Bartleby n’a pas l’ambition d’un Jérome Kerviel, il n’est pas là pour amasser des tonnes d’argent ou les perdre. Il s’en fout, lui, de l’évolution des cours, du système financier qui déraille. Qu’on le laisse tranquille avec tout ça, il préfère sa petite vie de rat de bureau, son existence lisse et morne, entièrement dévouée à sa sainte cause : ne rien faire qui lui déplaise. Voilà qui abrase toute hiérarchie, toute servitude. Le patron n’est plus patron, il se fait proie, cibles des mécanismes du rongeur Bartleby. La gangrène personnifiée.

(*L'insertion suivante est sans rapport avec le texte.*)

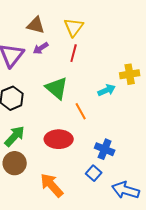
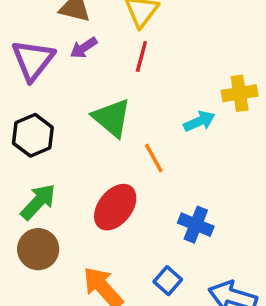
red ellipse: (59, 139) -> (115, 207), turned -52
blue square: (94, 173) -> (168, 281), moved

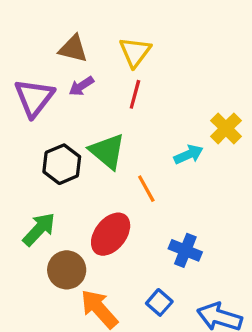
yellow cross: (240, 93) -> (226, 128), turned -36
black hexagon: (33, 135) -> (62, 164), moved
brown circle: (38, 249) -> (67, 270), moved

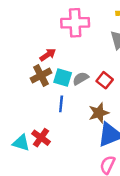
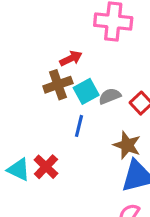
cyan square: (63, 77) -> (86, 91), turned 36
brown star: (99, 113) -> (127, 145), turned 30

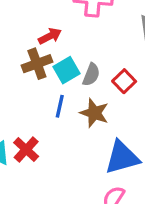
gray semicircle: (110, 96) -> (91, 75), turned 135
brown star: (127, 145) -> (94, 113), moved

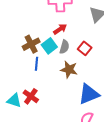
red arrow: (50, 36) -> (60, 29), moved
blue line: (60, 106) -> (37, 64), moved

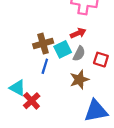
red square: (85, 48) -> (101, 60), turned -32
brown star: (69, 70) -> (79, 80), turned 30
cyan triangle: (14, 101) -> (17, 88), moved

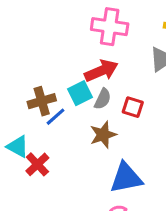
red arrow: (78, 33) -> (101, 71), size x1.5
brown cross: (43, 44) -> (42, 101), moved
blue line: (45, 66) -> (55, 117), turned 32

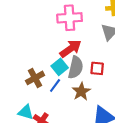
gray semicircle: (103, 99) -> (76, 67), size x1.5
blue line: (55, 117) -> (55, 86), moved

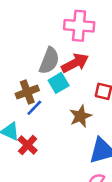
gray semicircle: (76, 67) -> (49, 61), moved
blue line: (55, 86) -> (34, 108), moved

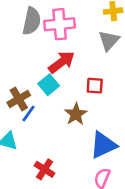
gray semicircle: (49, 61) -> (32, 21), moved
red cross: (28, 145) -> (45, 169), moved

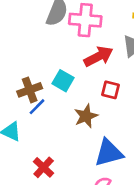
red arrow: (62, 62) -> (98, 56), moved
cyan square: (49, 85) -> (63, 81), turned -30

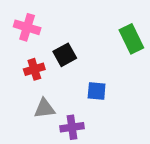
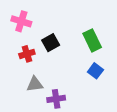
green rectangle: (131, 39) -> (92, 40), moved
blue square: (97, 91) -> (95, 71), moved, turned 32

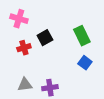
gray triangle: (35, 84) -> (25, 85), moved

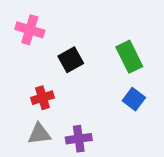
red cross: (24, 48) -> (42, 98), moved

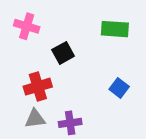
green rectangle: (129, 57) -> (115, 29), moved, turned -60
red cross: (42, 98) -> (38, 87), size x1.4

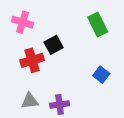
green rectangle: (115, 29) -> (98, 25), turned 60
red cross: (38, 87) -> (32, 60), moved

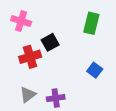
green rectangle: (98, 25) -> (91, 23), turned 40
gray triangle: (30, 101) -> (28, 95), turned -30

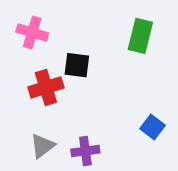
black square: (50, 42) -> (77, 65), turned 36
blue square: (95, 70) -> (152, 127), moved

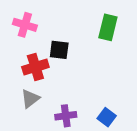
blue square: (152, 127) -> (107, 117), moved
gray triangle: (42, 146) -> (30, 99), moved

« Nous sommes condamnés à vivre dans le monde où nous vivons » disait François Furet. Ceci, Bartleby l’a bien compris. Mais, du coup, par rétorsion, il condamne le monde à vivre avec sa présence insignifiante, il impose sa merveilleuse inertie. Autour de lui, les choses s’écroulent, la vanité de l’ambition est mise au jour : ne rien faire, refuser ce que l’on ne désire pas, quel plus beau programme ?

Le doute s’installe : qui a raison ? Le patron qui s’échine pour une tâche insignifiante, pour un salaire vain ? L’employé qui servilement accomplit son travail ? Ou Bartleby, qui, n’écoutant que son libre-arbitre, son droit au refus, impose tenacement son ambition nihiliste, s’y accroche comme un loup à son agneau de lait ?

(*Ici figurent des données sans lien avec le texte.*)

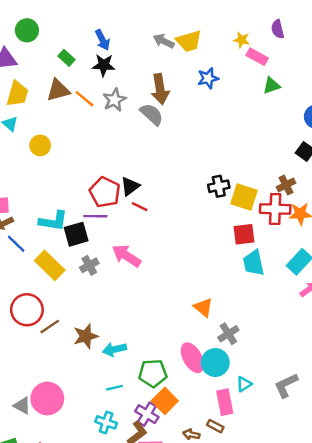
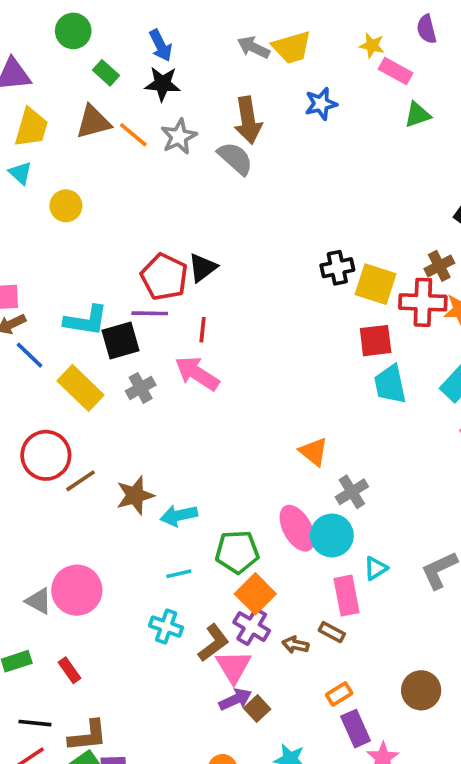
green circle: (27, 30) -> (73, 31), moved
red line: (140, 207) -> (203, 330), moved, turned 70
purple cross: (147, 414) -> (252, 627), moved

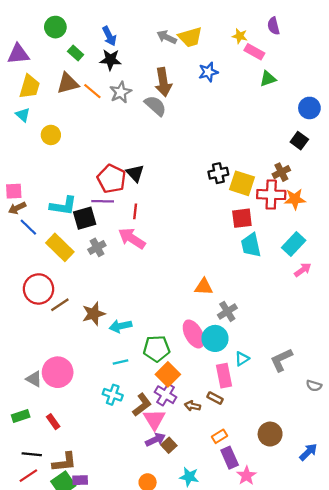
black triangle: (203, 268) -> (135, 173), turned -36
orange triangle: (314, 452) -> (204, 287), turned -36

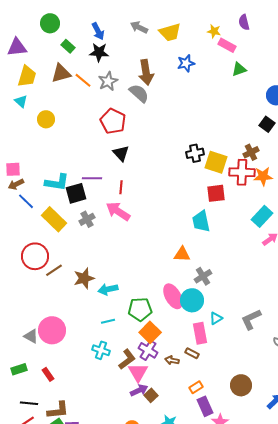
gray arrow: (167, 37) -> (139, 27), moved
red pentagon: (112, 179) -> (113, 121), moved
cyan trapezoid: (251, 245) -> (201, 221), moved

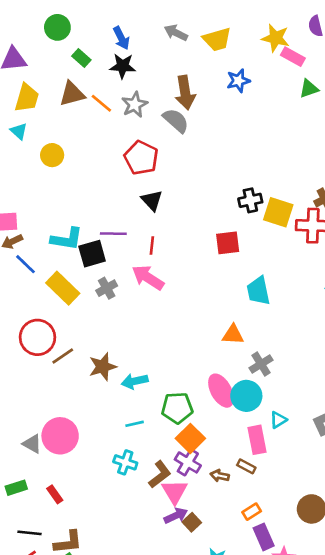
yellow star: (214, 31) -> (276, 38), size x1.5
red square: (216, 193) -> (228, 243), moved

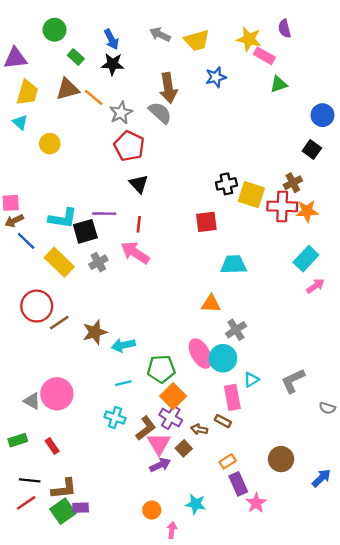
gray star: (135, 105) -> (121, 113), moved
cyan trapezoid: (258, 291) -> (234, 265), turned 100
brown square: (192, 522) -> (184, 448), moved

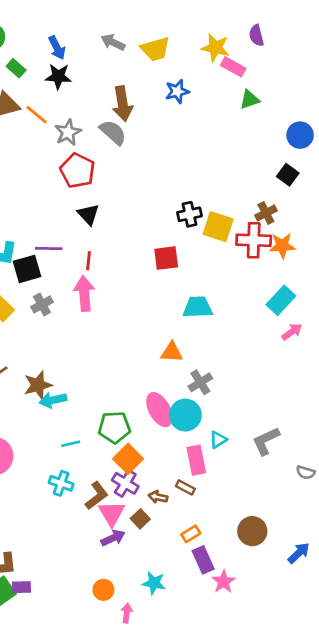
pink arrow: (135, 253) -> (84, 294), turned 52
cyan arrow: (123, 345) -> (53, 400), moved

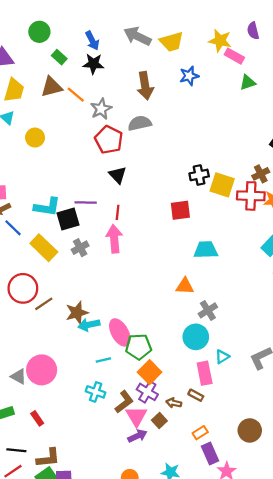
gray arrow: (113, 42) -> (137, 36), size x1.4
gray semicircle: (113, 132) -> (140, 123), moved, turned -55
pink ellipse: (159, 410) -> (120, 332), moved

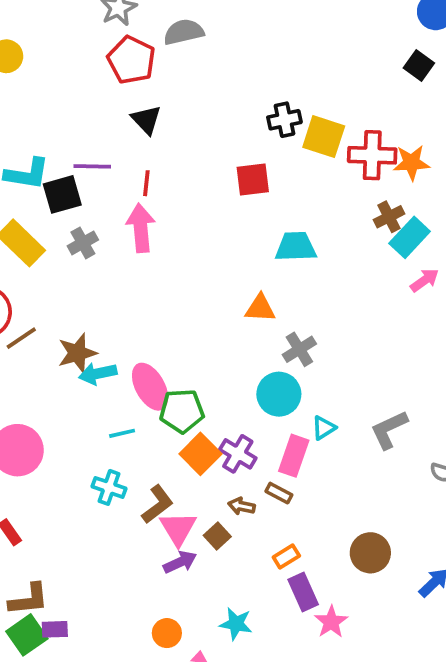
brown cross: (261, 174) -> (389, 217), moved
pink rectangle: (205, 373) -> (294, 456), turned 30
purple cross: (147, 392) -> (238, 454), moved

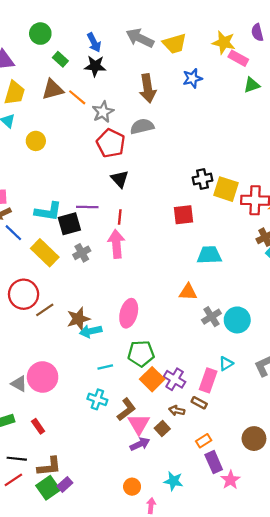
pink ellipse: (150, 387) -> (129, 313), moved, turned 44
cyan circle: (279, 394) -> (237, 320), moved
purple rectangle: (55, 629) -> (65, 484), turned -40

Car, ni les menaces, ni la police, ni la prison ne mettent à mal l’ambition de Bartleby. Ne rien faire, seul guide d’une vie qui de n’en pas lâcher le fil directeur, devient camouflet universel. Renvoyés dos à dos, rebelles et patrons, beaux parleurs et employés moutons. Tous sont entrave au souhait magnifique formulé par le petit employé insignifiant : « Je préférerais ne pas ». Candeur atomique, Bartleby se fait bombe à fragmentations, son obstination éclaire le monde.

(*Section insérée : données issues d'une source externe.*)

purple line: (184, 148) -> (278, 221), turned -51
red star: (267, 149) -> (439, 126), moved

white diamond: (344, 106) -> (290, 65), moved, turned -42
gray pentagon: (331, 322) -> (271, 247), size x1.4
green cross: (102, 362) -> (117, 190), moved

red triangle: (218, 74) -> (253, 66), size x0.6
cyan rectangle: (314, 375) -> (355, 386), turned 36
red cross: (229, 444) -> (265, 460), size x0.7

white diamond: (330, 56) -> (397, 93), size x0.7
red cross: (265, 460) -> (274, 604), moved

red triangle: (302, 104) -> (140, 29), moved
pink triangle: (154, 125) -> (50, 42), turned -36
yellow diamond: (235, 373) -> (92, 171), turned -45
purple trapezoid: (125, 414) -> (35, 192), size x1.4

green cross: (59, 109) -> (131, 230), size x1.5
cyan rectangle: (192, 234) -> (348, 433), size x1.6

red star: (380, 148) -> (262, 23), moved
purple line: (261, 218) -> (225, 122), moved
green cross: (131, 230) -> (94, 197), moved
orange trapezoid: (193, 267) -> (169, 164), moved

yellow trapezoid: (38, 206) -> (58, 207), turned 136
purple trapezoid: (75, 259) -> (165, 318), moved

« Ah, Bartleby ! Ah, humanité ! », les derniers mots de la nouvelle projettent encore leur ombre sur votre propre petite existence vaine et pâle, sur ces misérables agitations que vous osez appeler vie, que déjà vous souscrivez au constat : vous admirez Bartleby. Et même - quelle tristesse -, vous êtes jaloux de sa grandeur obstinée.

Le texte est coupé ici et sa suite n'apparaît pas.